Search term "name": copy each line of the data containing it.

Records excerpted from a collection
····················
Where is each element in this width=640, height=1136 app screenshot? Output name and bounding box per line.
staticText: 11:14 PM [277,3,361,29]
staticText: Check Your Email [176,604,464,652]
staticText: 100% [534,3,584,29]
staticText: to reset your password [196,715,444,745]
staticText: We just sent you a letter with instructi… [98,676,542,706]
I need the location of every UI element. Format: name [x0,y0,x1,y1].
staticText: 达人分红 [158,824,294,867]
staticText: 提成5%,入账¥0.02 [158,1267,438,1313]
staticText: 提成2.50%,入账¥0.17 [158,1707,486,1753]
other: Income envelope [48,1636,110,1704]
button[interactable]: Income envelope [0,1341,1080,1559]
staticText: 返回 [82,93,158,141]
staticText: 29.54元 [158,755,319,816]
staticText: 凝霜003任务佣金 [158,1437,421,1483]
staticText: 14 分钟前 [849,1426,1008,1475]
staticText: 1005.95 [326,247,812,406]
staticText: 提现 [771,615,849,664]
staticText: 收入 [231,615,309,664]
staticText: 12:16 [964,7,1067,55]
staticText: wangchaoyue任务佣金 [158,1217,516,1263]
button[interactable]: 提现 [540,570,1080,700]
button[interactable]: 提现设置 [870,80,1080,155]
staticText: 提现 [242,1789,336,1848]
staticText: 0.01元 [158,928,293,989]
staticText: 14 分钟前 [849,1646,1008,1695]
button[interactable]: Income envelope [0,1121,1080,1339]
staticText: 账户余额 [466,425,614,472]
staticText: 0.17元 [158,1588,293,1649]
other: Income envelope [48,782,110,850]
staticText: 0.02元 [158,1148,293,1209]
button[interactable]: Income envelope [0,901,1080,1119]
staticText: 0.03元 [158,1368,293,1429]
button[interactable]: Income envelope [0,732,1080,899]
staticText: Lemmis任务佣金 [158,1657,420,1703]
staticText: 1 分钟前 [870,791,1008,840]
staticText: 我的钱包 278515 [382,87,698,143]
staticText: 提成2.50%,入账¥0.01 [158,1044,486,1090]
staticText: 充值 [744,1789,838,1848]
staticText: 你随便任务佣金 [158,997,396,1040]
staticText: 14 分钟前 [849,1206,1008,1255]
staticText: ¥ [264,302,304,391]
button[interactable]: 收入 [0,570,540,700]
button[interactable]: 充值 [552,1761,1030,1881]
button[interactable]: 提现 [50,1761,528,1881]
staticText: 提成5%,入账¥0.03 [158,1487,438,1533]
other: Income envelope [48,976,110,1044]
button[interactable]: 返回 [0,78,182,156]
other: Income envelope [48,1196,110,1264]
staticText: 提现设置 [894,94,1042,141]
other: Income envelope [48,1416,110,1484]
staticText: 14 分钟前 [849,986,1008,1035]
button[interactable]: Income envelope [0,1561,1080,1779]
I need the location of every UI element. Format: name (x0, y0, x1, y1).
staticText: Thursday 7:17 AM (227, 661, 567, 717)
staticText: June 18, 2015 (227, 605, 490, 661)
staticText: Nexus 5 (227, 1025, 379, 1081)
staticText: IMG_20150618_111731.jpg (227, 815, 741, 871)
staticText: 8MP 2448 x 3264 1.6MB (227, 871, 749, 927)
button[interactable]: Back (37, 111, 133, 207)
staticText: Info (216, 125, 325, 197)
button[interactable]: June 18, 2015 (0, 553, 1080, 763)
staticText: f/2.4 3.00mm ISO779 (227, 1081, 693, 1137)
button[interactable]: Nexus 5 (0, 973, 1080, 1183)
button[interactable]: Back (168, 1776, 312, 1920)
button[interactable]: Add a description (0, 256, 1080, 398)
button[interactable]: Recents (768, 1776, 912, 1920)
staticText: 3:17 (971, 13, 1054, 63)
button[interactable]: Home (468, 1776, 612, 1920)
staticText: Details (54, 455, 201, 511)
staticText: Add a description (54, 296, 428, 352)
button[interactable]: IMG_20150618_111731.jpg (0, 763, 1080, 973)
····················
# Expected answer:
Where is each element in this width=640, height=1136 app screenshot? Output name and bounding box per line.
I need the location of every UI element. Format: name [x0,y0,x1,y1].
I need the location of every UI element. Format: name (x0, y0, x1, y1).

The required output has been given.